Start of Given data

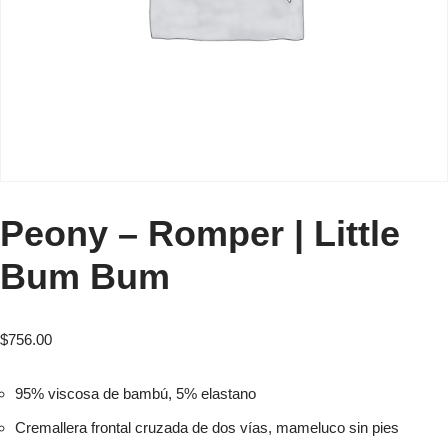
Peony – Romper | Little
Bum Bum
$
756.00
95% viscosa de bambú, 5% elastano
Cremallera frontal cruzada de dos vías, mameluco sin pies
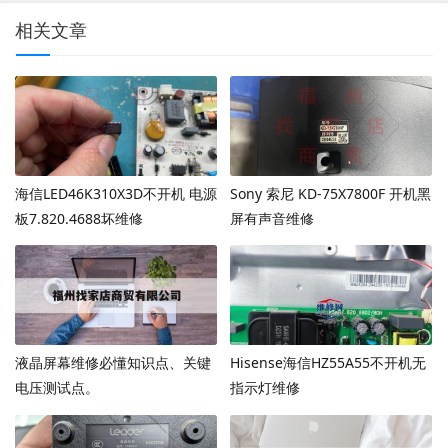
相关文章
海信LED46K310X3D不开机 电源
Sony 索尼 KD-75X7800F 开机黑
板7.820.4688坏维修
屏有声音维修
液晶屏幕维修必懂知识点、关键
Hisense海信HZ55A55不开机无
电压测试点。
指示灯维修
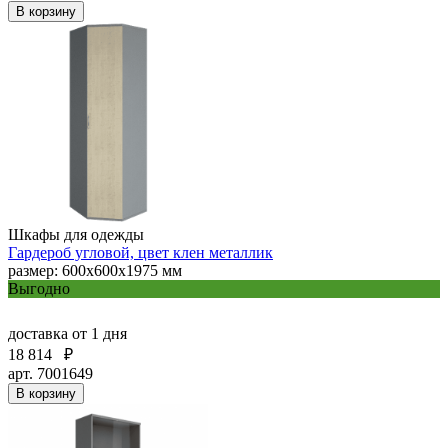
В корзину
Шкафы для одежды
Гардероб угловой, цвет клен металлик
размер: 600х600х1975 мм
Выгодно
доставка
от 1 дня
18 814
₽
арт. 7001649
В корзину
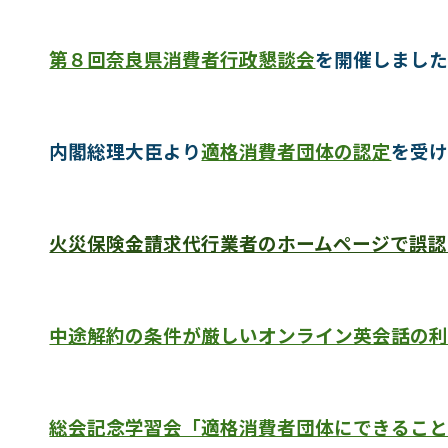
第８回奈良県消費者行政懇談会
を開催しまし
内閣総理大臣より
適格消費者団体の認定
を受
火災保険金請求代行業者のホームページで誤認
中途解約の条件が厳しいオンライン英会話の
総会記念学習会「適格消費者団体にできるこ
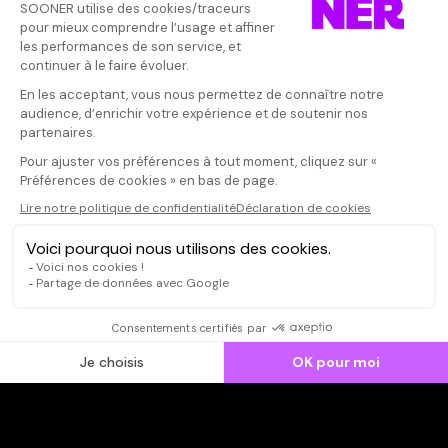
Donnez votre avis
Votre note
Votre commentaire
Il faut vous connecter pour
publier un avis
CONNEXION
Qui sommes-nous ?
Dispo dans l'abonnement
Dispo dans le Videoclub
Actionnaires
Contacts
SOONER responsable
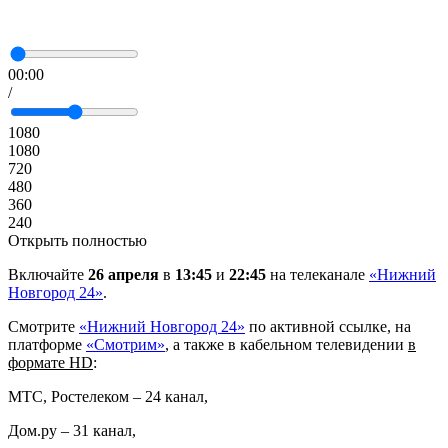
00:00
/
1080
1080
720
480
360
240
Открыть полностью
Включайте
26 апреля
в
13:45
и
22:45
на телеканале
«Нижний
Новгород 24»
.
Смотрите
«Нижний Новгород 24»
по активной ссылке, на
платформе
«Смотрим»
, а также в кабельном телевидении
в
формате
HD
:
МТС, Ростелеком – 24 канал,
Дом.ру – 31 канал,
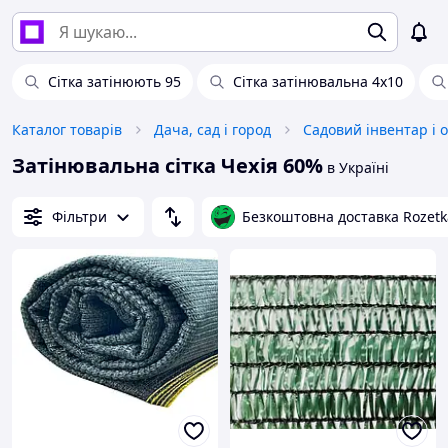
Сітка затінюють 95
Сітка затінювальна 4х10
Каталог товарів
Дача, сад і город
Садовий інвентар і 
Затінювальна сітка Чехія 60%
в Україні
Фільтри
Безкоштовна доставка Rozetk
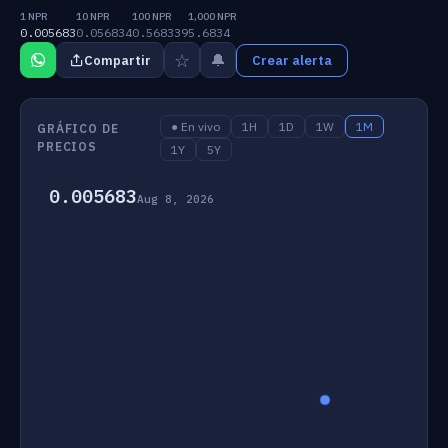
1 NPR
10 NPR
100 NPR
1,000 NPR
0.005683
0.056834
0.568339
5.6834
☆
🔔
Compartir
Crear alerta
● En vivo
1H
1D
1W
1M
GRÁFICO DE
PRECIOS
1Y
5Y
0.005683
Aug 8, 2026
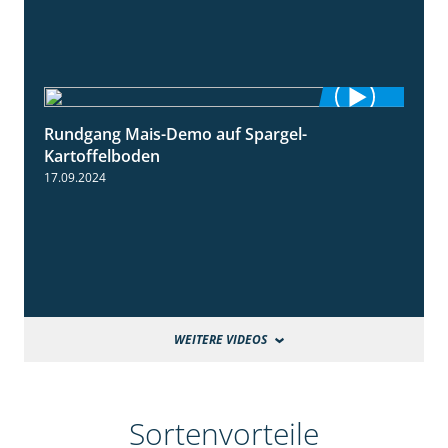
Rundgang Mais-Demo auf Spargel-
9:53
Kartoffelboden
17.09.2024
WEITERE VIDEOS
Sortenvorteile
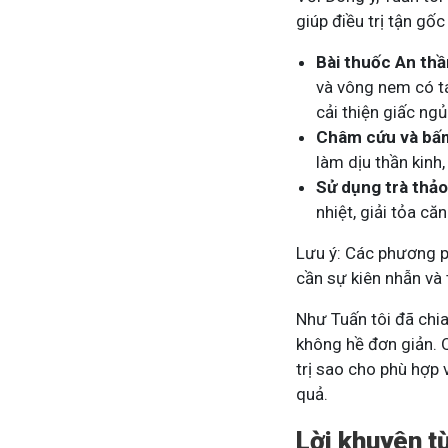
giúp điều trị tận g
Bài thuốc An th
và vông nem có tá
cải thiện giấc ngủ
Châm cứu và bấ
làm dịu thần kinh
Sử dụng trà thả
nhiệt, giải tỏa că
Lưu ý: Các phương p
cần sự kiên nhẫn và 
Như Tuấn tôi đã chia
không hề đơn giản. 
trị sao cho phù hợp
quả.
Lời khuyên t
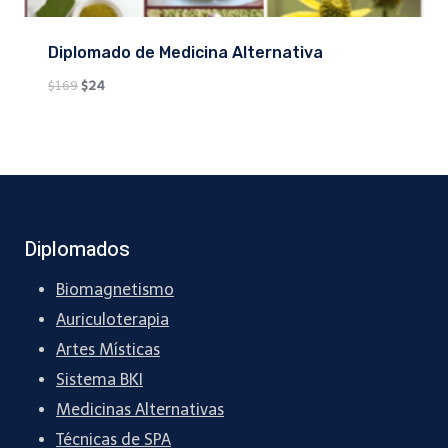
Diplomado de Medicina Alternativa
Original
Current
$
169
$
24
price
price
was:
is:
$169.
$24.
Diplomados
Biomagnetismo
Auriculoterapia
Artes Místicas
Sistema BKI
Medicinas Alternativas
Técnicas de SPA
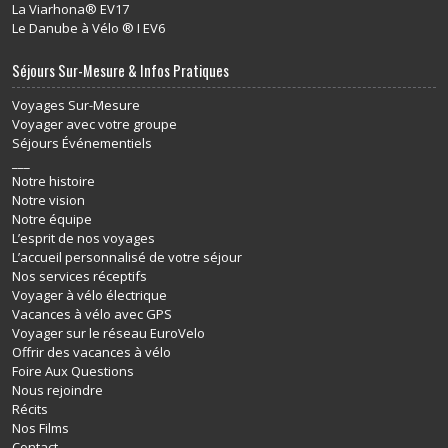
La Viarhona® EV17
Le Danube à Vélo ® I EV6
Séjours Sur-Mesure & Infos Pratiques
Voyages Sur-Mesure
Voyager avec votre groupe
Séjours Événementiels
___
Notre histoire
Notre vision
Notre équipe
L’esprit de nos voyages
L’accueil personnalisé de votre séjour
Nos services réceptifs
Voyager à vélo électrique
Vacances à vélo avec GPS
Voyager sur le réseau EuroVelo
Offrir des vacances à vélo
Foire Aux Questions
Nous rejoindre
Récits
Nos Films
Contact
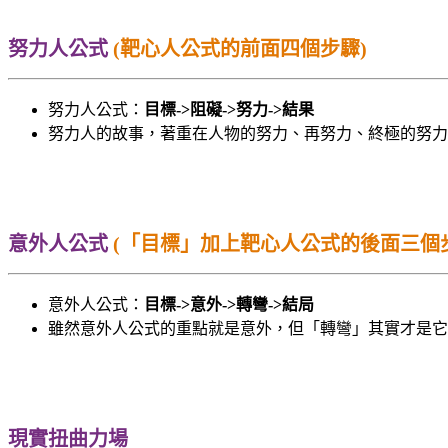
努力人公式
(靶心人公式的前面四個步驟)
努力人公式：
目標->阻礙->努力->結果
努力人的故事，著重在人物的努力、再努力、終極的努力
意外人公式
(「目標」加上靶心人公式的後面三個
意外人公式：
目標->意外->轉彎->結局
雖然意外人公式的重點就是意外，但「轉彎」其實才是它
現實扭曲力場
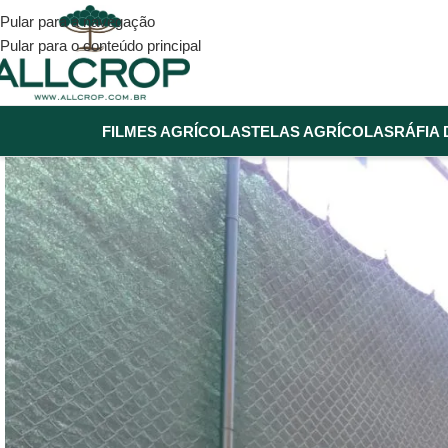
Pular para a navegação
Pular para o conteúdo principal
FILMES AGRÍCOLAS
TELAS AGRÍCOLAS
RÁFIA 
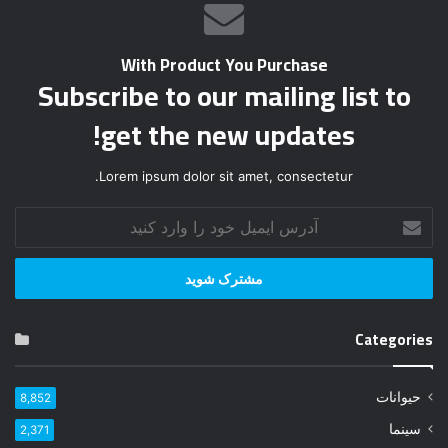
With Product You Purchase
Subscribe to our mailing list to
get the new updates!
Lorem ipsum dolor sit amet, consectetur.
آ
د
ر
س
ا
ی
Categories
م
ی
ل
حیوانات
8,852
خ
و
سینما
2,371
د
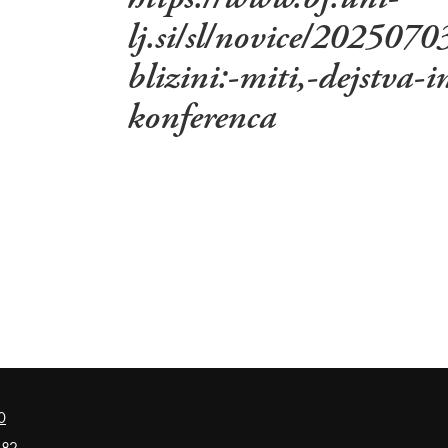
lj.si/sl/novice/202507
blizini:-miti,-dejstva-
konferenca
0
 82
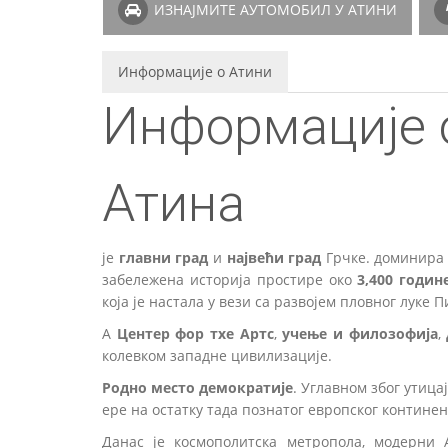
ИЗНАЈМИТЕ АУТОМОБИЛ У АТИНИ
Информације о Атини
Информације 
Атина
је
главни град
и
највећи град
Грчке. доминира
забележена историја простире око
3,400 годин
која је настала у вези са развојем пловног луке П
A
Центер фор тхе Артс
,
учење и филозофија
,
колевком западне цивилизације.
Родно место демократије
. Углавном због утица
ере на остатку тада познатог европског континен
Данас је космополитска метропола, модерни А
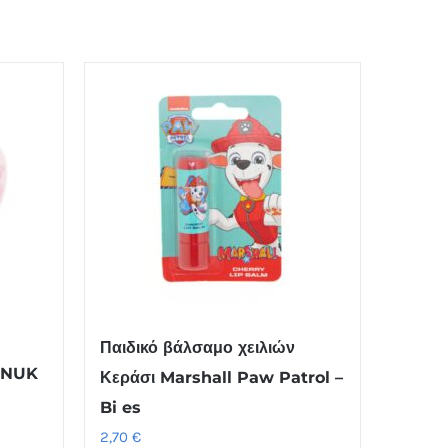
Παιδικό βάλσαμο χειλιών
– NUK
Κεράσι Marshall Paw Patrol –
Bi es
2,70
€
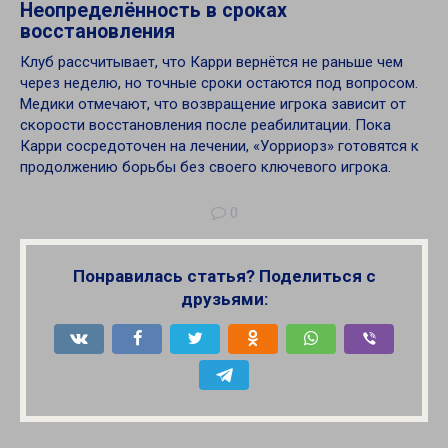
Неопределённость в сроках
восстановления
Клуб рассчитывает, что Карри вернётся не раньше чем
через неделю, но точные сроки остаются под вопросом.
Медики отмечают, что возвращение игрока зависит от
скорости восстановления после реабилитации. Пока
Карри сосредоточен на лечении, «Уорриорз» готовятся к
продолжению борьбы без своего ключевого игрока.
0
Понравилась статья? Поделиться с
друзьями:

End of Given data

◆ Assignment: Could you set down every entry above exactly as it stands, with no images?

◆ Answer to this task:
Peony – Romper | Little
Bum Bum
$
756.00
95% viscosa de bambú, 5% elastano
Cremallera frontal cruzada de dos vías, mameluco sin pies
相关文章
海信LED46K310X3D不开机 电源
Sony 索尼 KD-75X7800F 开机黑
板7.820.4688坏维修
屏有声音维修
液晶屏幕维修必懂知识点、关键
Hisense海信HZ55A55不开机无
电压测试点。
指示灯维修
В корзину
Шкафы для одежды
Гардероб угловой, цвет клен металлик
размер: 600х600х1975 мм
Выгодно
доставка
от 1 дня
18 814
₽
арт. 7001649
В корзину
第８回奈良県消費者行政懇談会
を開催しまし
内閣総理大臣より
適格消費者団体の認定
を受
火災保険金請求代行業者のホームページで誤認
中途解約の条件が厳しいオンライン英会話の
総会記念学習会「適格消費者団体にできるこ
Donnez votre avis
Votre note
Votre commentaire
Il faut vous connecter pour
publier un avis
CONNEXION
Qui sommes-nous ?
Dispo dans l'abonnement
Dispo dans le Videoclub
Actionnaires
Contacts
SOONER responsable
00:00
/
1080
1080
720
480
360
240
Открыть полностью
Включайте
26 апреля
в
13:45
и
22:45
на телеканале
«Нижний
Новгород 24»
.
Смотрите
«Нижний Новгород 24»
по активной ссылке, на
платформе
«Смотрим»
, а также в кабельном телевидении
в
формате
HD
:
МТС, Ростелеком – 24 канал,
Дом.ру – 31 канал,
Сітка затінюють 95
Сітка затінювальна 4х10
Каталог товарів
Дача, сад і город
Садовий інвентар і 
Затінювальна сітка Чехія 60%
в Україні
Фільтри
Безкоштовна доставка Rozetk
1 NPR
10 NPR
100 NPR
1,000 NPR
0.005683
0.056834
0.568339
5.6834
☆
🔔
Compartir
Crear alerta
● En vivo
1H
1D
1W
1M
GRÁFICO DE
PRECIOS
1Y
5Y
0.005683
Aug 8, 2026
Rundgang Mais-Demo auf Spargel-
9:53
Kartoffelboden
17.09.2024
WEITERE VIDEOS
Sortenvorteile
giúp điều trị tận g
Bài thuốc An th
và vông nem có tá
cải thiện giấc ngủ
Châm cứu và bấ
làm dịu thần kinh
Sử dụng trà thả
nhiệt, giải tỏa că
Lưu ý: Các phương p
cần sự kiên nhẫn và 
Như Tuấn tôi đã chia
không hề đơn giản. 
trị sao cho phù hợp
quả.
Lời khuyên t
Diplomado de Medicina Alternativa
Original
Current
$
169
$
24
price
price
was:
is:
$169.
$24.
Diplomados
Biomagnetismo
Auriculoterapia
Artes Místicas
Sistema BKI
Medicinas Alternativas
Técnicas de SPA
La Viarhona® EV17
Le Danube à Vélo ® I EV6
Séjours Sur-Mesure & Infos Pratiques
Voyages Sur-Mesure
Voyager avec votre groupe
Séjours Événementiels
___
Notre histoire
Notre vision
Notre équipe
L’esprit de nos voyages
L’accueil personnalisé de votre séjour
Nos services réceptifs
Voyager à vélo électrique
Vacances à vélo avec GPS
Voyager sur le réseau EuroVelo
Offrir des vacances à vélo
Foire Aux Questions
Nous rejoindre
Récits
Nos Films
Contact
努力人公式
(靶心人公式的前面四個步驟)
努力人公式：
目標->阻礙->努力->結果
努力人的故事，著重在人物的努力、再努力、終極的努力
意外人公式
(「目標」加上靶心人公式的後面三個
意外人公式：
目標->意外->轉彎->結局
雖然意外人公式的重點就是意外，但「轉彎」其實才是它
現實扭曲力場
Pular para a navegação
Pular para o conteúdo principal
FILMES AGRÍCOLAS
TELAS AGRÍCOLAS
RÁFIA 
With Product You Purchase
Subscribe to our mailing list to
get the new updates!
Lorem ipsum dolor sit amet, consectetur.
آ
د
ر
س
ا
ی
Categories
م
ی
ل
حیوانات
8,852
خ
و
سینما
2,371
د
lj.si/sl/novice/202507
blizini:-miti,-dejstva-
konferenca
0
 82
ИЗНАЈМИТЕ АУТОМОБИЛ У АТИНИ
Информације о Атини
Информације 
Атина
је
главни град
и
највећи град
Грчке. доминира
забележена историја простире око
3,400 годин
која је настала у вези са развојем пловног луке П
A
Центер фор тхе Артс
,
учење и филозофија
,
колевком западне цивилизације.
Родно место демократије
. Углавном због утица
ере на остатку тада познатог европског континен
Данас је космополитска метропола, модерни А
Παιδικό βάλσαμο χειλιών
– NUK
Κεράσι Marshall Paw Patrol –
Bi es
2,70
€
Неопределённость в сроках
восстановления
Клуб рассчитывает, что Карри вернётся не раньше чем
через неделю, но точные сроки остаются под вопросом.
Медики отмечают, что возвращение игрока зависит от
скорости восстановления после реабилитации. Пока
Карри сосредоточен на лечении, «Уорриорз» готовятся к
продолжению борьбы без своего ключевого игрока.
0
Понравилась статья? Поделиться с
друзьями:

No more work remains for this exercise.